Copy out every record below exactly as written, but leave out any pictures.
(RECORDS SHOWN begins)
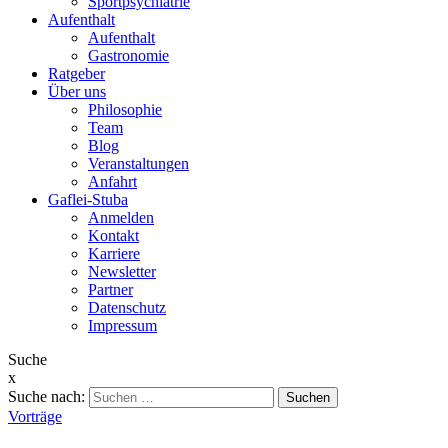
Sportpsychiatrie
Aufenthalt
Aufenthalt
Gastronomie
Ratgeber
Über uns
Philosophie
Team
Blog
Veranstaltungen
Anfahrt
Gaflei-Stuba
Anmelden
Kontakt
Karriere
Newsletter
Partner
Datenschutz
Impressum
Suche
x
Suche nach:
Vorträge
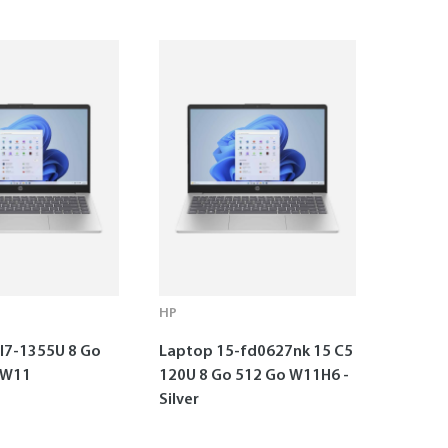
HP
I7-1355U 8 Go
Laptop 15-fd0627nk 15 C5
 W11
120U 8 Go 512 Go W11H6 -
Silver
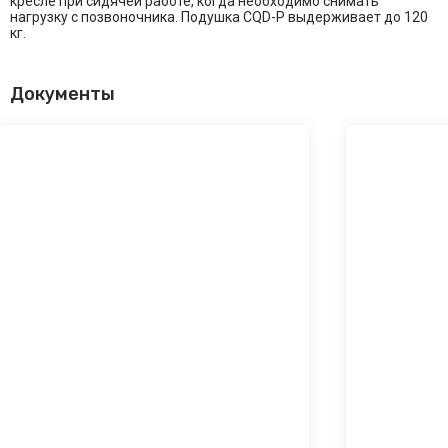
кресле при сидячей работе, когда необходимо снимать
нагрузку с позвоночника. Подушка CQD-P выдерживает до 120
кг.
Документы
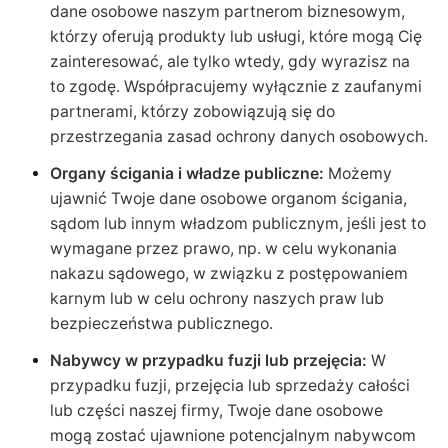
dane osobowe naszym partnerom biznesowym,
którzy oferują produkty lub usługi, które mogą Cię
zainteresować, ale tylko wtedy, gdy wyrazisz na
to zgodę. Współpracujemy wyłącznie z zaufanymi
partnerami, którzy zobowiązują się do
przestrzegania zasad ochrony danych osobowych.
Organy ścigania i władze publiczne:
Możemy
ujawnić Twoje dane osobowe organom ścigania,
sądom lub innym władzom publicznym, jeśli jest to
wymagane przez prawo, np. w celu wykonania
nakazu sądowego, w związku z postępowaniem
karnym lub w celu ochrony naszych praw lub
bezpieczeństwa publicznego.
Nabywcy w przypadku fuzji lub przejęcia:
W
przypadku fuzji, przejęcia lub sprzedaży całości
lub części naszej firmy, Twoje dane osobowe
mogą zostać ujawnione potencjalnym nabywcom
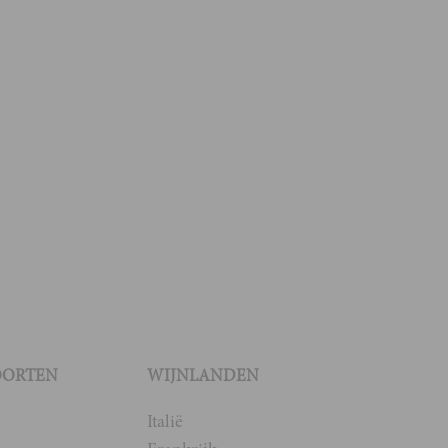
OORTEN
WIJNLANDEN
Italië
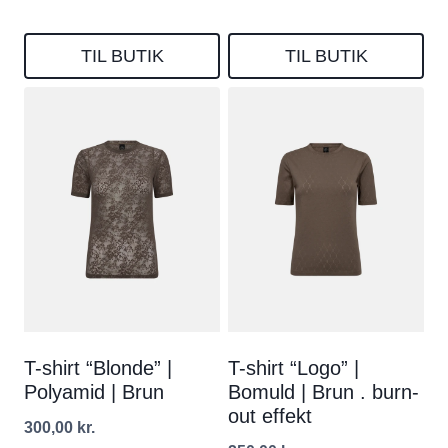
TIL BUTIK
TIL BUTIK
T-shirt “Blonde” |
T-shirt “Logo” |
Polyamid | Brun
Bomuld | Brun . burn-
out effekt
300,00
kr.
(RECORDS SHOWN ends)
**RESPONSE FOR THIS EXERCISE:**
Sportpsychiatrie
Aufenthalt
Aufenthalt
Gastronomie
Ratgeber
Über uns
Philosophie
Team
Blog
Veranstaltungen
Anfahrt
Gaflei-Stuba
Anmelden
Kontakt
Karriere
Newsletter
Partner
Datenschutz
Impressum
Suche
x
Suche nach:
Vorträge
HP
I7-1355U 8 Go
Laptop 15-fd0627nk 15 C5
 W11
120U 8 Go 512 Go W11H6 -
Silver
кресле при сидячей работе, когда необходимо снимать
нагрузку с позвоночника. Подушка CQD-P выдерживает до 120
кг.
Документы
dane osobowe naszym partnerom biznesowym,
którzy oferują produkty lub usługi, które mogą Cię
zainteresować, ale tylko wtedy, gdy wyrazisz na
to zgodę. Współpracujemy wyłącznie z zaufanymi
partnerami, którzy zobowiązują się do
przestrzegania zasad ochrony danych osobowych.
Organy ścigania i władze publiczne:
Możemy
ujawnić Twoje dane osobowe organom ścigania,
sądom lub innym władzom publicznym, jeśli jest to
wymagane przez prawo, np. w celu wykonania
nakazu sądowego, w związku z postępowaniem
karnym lub w celu ochrony naszych praw lub
bezpieczeństwa publicznego.
Nabywcy w przypadku fuzji lub przejęcia:
W
przypadku fuzji, przejęcia lub sprzedaży całości
lub części naszej firmy, Twoje dane osobowe
mogą zostać ujawnione potencjalnym nabywcom
OORTEN
WIJNLANDEN
Italië
TIL BUTIK
TIL BUTIK
T-shirt “Blonde” |
T-shirt “Logo” |
Polyamid | Brun
Bomuld | Brun . burn-
out effekt
300,00
kr.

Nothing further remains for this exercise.